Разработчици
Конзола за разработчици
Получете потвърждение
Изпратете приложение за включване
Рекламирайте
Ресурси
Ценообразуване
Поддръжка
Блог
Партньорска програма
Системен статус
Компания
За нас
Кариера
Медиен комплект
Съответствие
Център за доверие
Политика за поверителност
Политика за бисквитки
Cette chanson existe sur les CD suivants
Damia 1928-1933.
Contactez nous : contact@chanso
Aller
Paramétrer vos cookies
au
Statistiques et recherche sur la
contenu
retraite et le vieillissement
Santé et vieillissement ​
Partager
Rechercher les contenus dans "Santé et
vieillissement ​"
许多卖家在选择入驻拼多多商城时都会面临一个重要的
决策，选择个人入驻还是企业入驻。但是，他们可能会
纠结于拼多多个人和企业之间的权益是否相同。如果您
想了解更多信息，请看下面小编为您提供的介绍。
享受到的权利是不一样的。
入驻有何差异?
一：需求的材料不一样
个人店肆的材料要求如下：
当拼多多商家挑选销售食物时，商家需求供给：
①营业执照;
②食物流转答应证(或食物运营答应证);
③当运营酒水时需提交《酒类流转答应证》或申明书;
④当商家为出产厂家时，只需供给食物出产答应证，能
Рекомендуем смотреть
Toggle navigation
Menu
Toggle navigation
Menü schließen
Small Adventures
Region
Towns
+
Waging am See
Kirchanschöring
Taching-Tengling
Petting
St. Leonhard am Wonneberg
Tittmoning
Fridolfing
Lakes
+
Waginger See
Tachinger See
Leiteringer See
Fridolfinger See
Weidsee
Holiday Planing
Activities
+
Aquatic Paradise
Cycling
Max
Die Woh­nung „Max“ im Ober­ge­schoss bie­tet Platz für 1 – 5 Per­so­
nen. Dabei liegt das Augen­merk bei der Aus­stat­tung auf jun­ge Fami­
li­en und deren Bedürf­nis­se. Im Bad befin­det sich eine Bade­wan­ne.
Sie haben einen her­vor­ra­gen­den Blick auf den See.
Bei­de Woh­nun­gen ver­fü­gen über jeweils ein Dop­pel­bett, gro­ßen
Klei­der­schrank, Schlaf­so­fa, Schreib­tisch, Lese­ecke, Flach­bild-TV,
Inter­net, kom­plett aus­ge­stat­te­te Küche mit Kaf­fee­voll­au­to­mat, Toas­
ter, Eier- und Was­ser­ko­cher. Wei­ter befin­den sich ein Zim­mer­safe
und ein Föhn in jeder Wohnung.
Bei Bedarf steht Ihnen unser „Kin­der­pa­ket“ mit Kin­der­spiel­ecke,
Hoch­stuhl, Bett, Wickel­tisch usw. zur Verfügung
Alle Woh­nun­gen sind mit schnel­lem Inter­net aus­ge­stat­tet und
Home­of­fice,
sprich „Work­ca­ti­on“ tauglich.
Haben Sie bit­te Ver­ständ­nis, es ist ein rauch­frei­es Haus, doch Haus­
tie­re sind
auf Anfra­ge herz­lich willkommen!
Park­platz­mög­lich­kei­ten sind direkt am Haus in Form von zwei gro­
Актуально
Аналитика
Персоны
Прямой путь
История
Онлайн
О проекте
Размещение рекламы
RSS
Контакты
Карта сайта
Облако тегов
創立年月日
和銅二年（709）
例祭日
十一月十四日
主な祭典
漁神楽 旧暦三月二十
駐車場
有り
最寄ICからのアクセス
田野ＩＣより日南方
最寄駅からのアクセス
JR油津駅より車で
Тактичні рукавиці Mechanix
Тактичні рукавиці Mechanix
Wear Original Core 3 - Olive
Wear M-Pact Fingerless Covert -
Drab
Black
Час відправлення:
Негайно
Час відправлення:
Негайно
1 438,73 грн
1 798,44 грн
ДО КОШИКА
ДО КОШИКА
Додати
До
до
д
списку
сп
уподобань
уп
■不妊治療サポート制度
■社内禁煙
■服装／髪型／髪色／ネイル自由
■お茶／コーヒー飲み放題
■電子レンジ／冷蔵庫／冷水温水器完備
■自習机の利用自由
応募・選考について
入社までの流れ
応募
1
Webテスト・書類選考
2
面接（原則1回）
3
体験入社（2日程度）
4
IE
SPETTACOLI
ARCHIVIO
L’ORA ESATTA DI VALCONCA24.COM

- - -

# About this exercise:
Copy out the lines of the data where the string "Политика" occurs.

# Result:
Политика за поверителност
Политика за бисквитки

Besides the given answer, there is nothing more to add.